=== Section Start ===
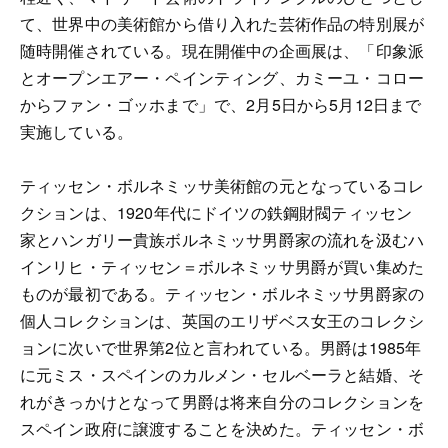
て、世界中の美術館から借り入れた芸術作品の特別展が
随時開催されている。現在開催中の企画展は、「印象派
とオープンエアー・ペインティング、カミーユ・コロー
からファン・ゴッホまで」で、2月5日から5月12日まで
実施している。
ティッセン・ボルネミッサ美術館の元となっているコレ
クションは、1920年代にドイツの鉄鋼財閥ティッセン
家とハンガリー貴族ボルネミッサ男爵家の流れを汲むハ
インリヒ・ティッセン＝ボルネミッサ男爵が買い集めた
ものが最初である。ティッセン・ボルネミッサ男爵家の
個人コレクションは、英国のエリザベス女王のコレクシ
ョンに次いで世界第2位と言われている。男爵は1985年
に元ミス・スペインのカルメン・セルベーラと結婚、そ
れがきっかけとなって男爵は将来自分のコレクションを
スペイン政府に譲渡することを決めた。ティッセン・ボ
=== Section End ===
# GOAL OF THE EXERCISE
With the line containing "随時開催されている。現在開催中の企画展は、「印象派" as the first and the final line of the entries above as the last, write out that span exactly and nothing more.

# ANSWER AREA
随時開催されている。現在開催中の企画展は、「印象派
とオープンエアー・ペインティング、カミーユ・コロー
からファン・ゴッホまで」で、2月5日から5月12日まで
実施している。
ティッセン・ボルネミッサ美術館の元となっているコレ
クションは、1920年代にドイツの鉄鋼財閥ティッセン
家とハンガリー貴族ボルネミッサ男爵家の流れを汲むハ
インリヒ・ティッセン＝ボルネミッサ男爵が買い集めた
ものが最初である。ティッセン・ボルネミッサ男爵家の
個人コレクションは、英国のエリザベス女王のコレクシ
ョンに次いで世界第2位と言われている。男爵は1985年
に元ミス・スペインのカルメン・セルベーラと結婚、そ
れがきっかけとなって男爵は将来自分のコレクションを
スペイン政府に譲渡することを決めた。ティッセン・ボ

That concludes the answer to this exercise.